“The social housing sector is looking to deliver low carbon solutions as part of our national effort to build a more climate resilient society”. So says Dr. Donal McManus, CEO of the Irish Council for Social Housing, at their National Social Housing conference in Wexford on 10th-11th October, sponsored by AIB.
“Key low carbon housing solutions include achieving the highest energy rating possible in new build homes and embarking on a wide-scale retrofitting programme. We welcome the €45 million retrofitting commitment in Budget 2020. Our sector is ready to begin an ambitious retrofit programme of older AHB homes. Housing associations are flexible and we believe we can deliver at scale and cost effectively. Fuel poverty amongst households because of poor energy performance of homes can be alleviated through these measures. As it stands, one in three housing association tenants do not currently find it affordable to heat their homes. So retrofitting is not only a necessary climate action but a poverty proofing measure too”, Dr McManus added.
Housing associations and local authorities are leading in both dialogue and action when it comes to climate action measures in the delivery of social housing schemes. Tuath Housing’s Castleguard Manor scheme in Ardee is a great example of public, private and voluntary sector partnership in practice. Launched in April 2019, ninety per cent of 102 homes were completed in Modern Homes Ireland’s (MHI) state of the art facility in Ballyjamesduff, Co Cavan before being transported to Ardee to assemble on site in just over a year. The advantages for the environment of the rapid build scheme within a factory workshop is a reduced carbon footprint, fewer man hours, speed of delivery and all without compromising the quality of the homes built. Long-term building maintenance costs are also reduced as steel is resistant to rot, mould, termite and insect infestation.
At the ICSH National Social Housing Conference 2019 – Innovation Delivery & Sustainability, we will hear from a range of speakers on key actions to make our current and future homes and communities more climate resilient. Amongst these will be Ron van Eerck of Energiesprong, the Netherlands. Energiesprong delivers desirable, affordable, high-quality, and zero-energy retrofit solutions. Around 2,000 Energiesprong homes have been completed in the Netherlands, of which around 60% were renovations of existing properties and 40% new builds.
Pictured Below: Pat Doyle, ICSH Chair and CEO of Peter McVerry Trust; Mr Eoghan Murphy TD, Minister for Housing, Planning and Local Government; Dr Donal McManus, CEO, Irish Council for Social Housing
Donall O’Shea, Head of AIB Real Estate Finance said, “We are delighted to be the main sponsor for this event as it is consistent with our aim to be a sustainable bank, one that is profitable, but is also conscious of its role in society. In September we became the first Irish bank to sign up to the principles of responsible banking at the UN, and our commitment to the social housing sector is an example of the work we look to do in this regard. We look forward to continued support of developers building social units, supporting Approved Housing Bodies with long term funding to support the rental of the units and providing funding to those entities that provide Mortgage to Rent solutions. Whilst proud of what we have done to date, we look to build on that and do a lot more in the future.”

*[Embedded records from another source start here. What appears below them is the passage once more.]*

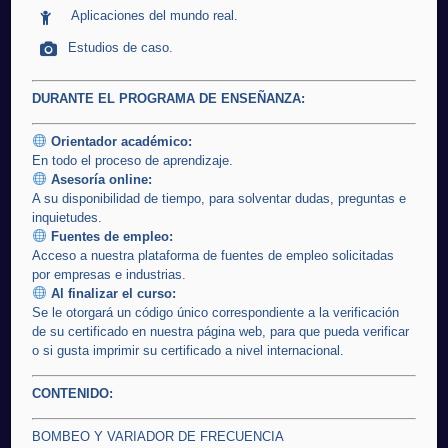
Aplicaciones del mundo real.
Estudios de caso.
DURANTE EL PROGRAMA DE ENSEÑANZA:
Orientador académico:
En todo el proceso de aprendizaje.
Asesoría online:
A su disponibilidad de tiempo, para solventar dudas, preguntas e
inquietudes.
Fuentes de empleo:
Acceso a nuestra plataforma de fuentes de empleo solicitadas
por empresas e industrias.
Al finalizar el curso:
Se le otorgará un código único correspondiente a la verificación
de su certificado en nuestra página web, para que pueda verificar
o si gusta imprimir su certificado a nivel internacional.
CONTENIDO:
BOMBEO Y VARIADOR DE FRECUENCIA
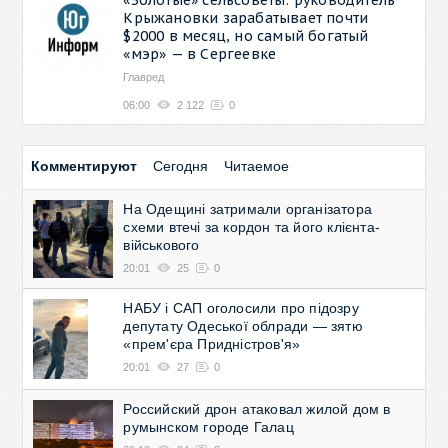
Крыжановки зарабатывает почти
$2000 в месяц, но самый богатый
«мэр» — в Сергеевке
Главред
06:00
2 122
0
Комментируют
Сегодня
Читаемое
На Одещині затримали організатора
схеми втечі за кордон та його клієнта-
військового
20:01
25
0
НАБУ і САП оголосили про підозру
депутату Одеської облради — зятю
«прем'єра Придністров'я»
20:01
27
0
Российский дрон атаковал жилой дом в
румынском городе Галац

Mr Eoghan Murphy TD, Minister for Housing, Planning and Local Government, will open the two-day conference, supported by AIB, which brings together 300 delegates, including active housing associations, currently facing the challenge of growing their housing stock and making it more environmentally sustainable. At the event, stakeholders from the public, not-for-profit and private sectors will discuss how collaboration and innovation can develop the sector’s capacity to build more sustainable and climate resilient communities.